80 factories shut over unrest fears | The Daily Star
12:20 AM, November 07, 2013 / LAST MODIFIED: 12:22 AM, November 07, 2013

Rmg Minimum Wage

80 factories shut over unrest fears

Production in nearly 80 garment factories at Savar, Ashulia and Gazipur was suspended yesterday in anticipation of a massive labour unrest over prompt implementation of the wage board's recommended minimum salary of Tk 5,300.
“I have closed down five of my units at Kashimpur fearing unrest. I will reopen them once I hear of the government and BGMEA's final decision on the minimum wage,” said MA Jabbar, managing director of DBL Group, a leading garment group.
A total of 9,000 workers are employed in the five units that were closed, he said. “The government and the BGMEA should resolve the wage issue as soon as possible to avoid further unrest.”
Momin Mondol, managing director of Mondol Group, another leading garment group in Gazipur, also said he suspended production in one of his units fearing unrest.
“They [the workers] come and leave as they please, without doing any work. However, they did not submit any written demand to the factory management.”
He, too, said he is waiting on a decision from the government and BGMEA.
Atiqul Islam, president of Bangladesh Garment Manufacturers and Exporters Association (BGMEA), said nearly 80 factories in Savar, Ashulia and Narayanganj shelved production
But our Gazipur and Savar correspondents said 12 factories in Savar and Ashulia and 20 in Gazipur remained shut.
The BGMEA president said the owners will meet with the labour and employment minister on November 11 to discuss the minimum wage issue. “We are expecting a decision from the government in the meeting.”
He said the small and medium factories will face difficulties in implementation of the recommended salary at Tk 5,300 per month.
“We need a win-win situation. The board has imposed the recommendation on us -- the industry will not be able to sustain the recommended salary structure.”

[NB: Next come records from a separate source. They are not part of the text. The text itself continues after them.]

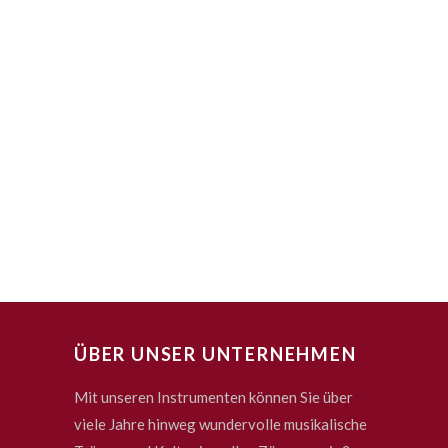
ÜBER UNSER UNTERNEHMEN
Mit unseren Instrumenten können Sie über
viele Jahre hinweg wundervolle musikalische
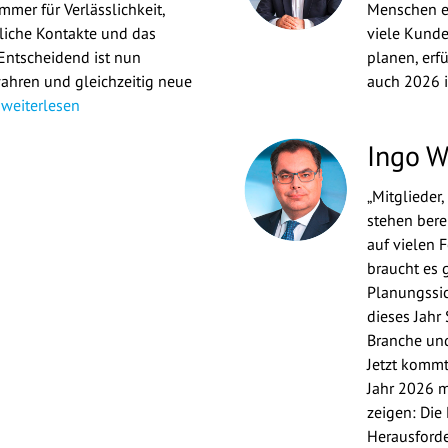
mmer für Verlässlichkeit,
Menschen ei
nliche Kontakte und das
viele Kunde
Entscheidend ist nun
planen, erf
ahren und gleichzeitig neue
auch 2026 
weiterlesen
Ingo 
„Mitglieder
stehen berei
auf vielen 
braucht es
Planungssic
dieses Jahr
Branche und
Jetzt kommt
Jahr 2026 m
zeigen: Die 
Herausforde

Meanwhile, Sirajul Islam Rony, workers' representative on the wage board, said the garment owners should accept the minimum salary as it was the decision of the wage board. “They [the owners] should just accept it. The minimum wage would have to be raised at some point – be it today or tomorrow.”
“I told labour leaders not to channel the workers' anger into a full-blown unrest. There is still time for discussions,” Mikail Shipar, labour and employment secretary, said after a meeting with trade union leaders of the garment sector.
He went on to urge the owners and workers to change their position for greater interest of the sector.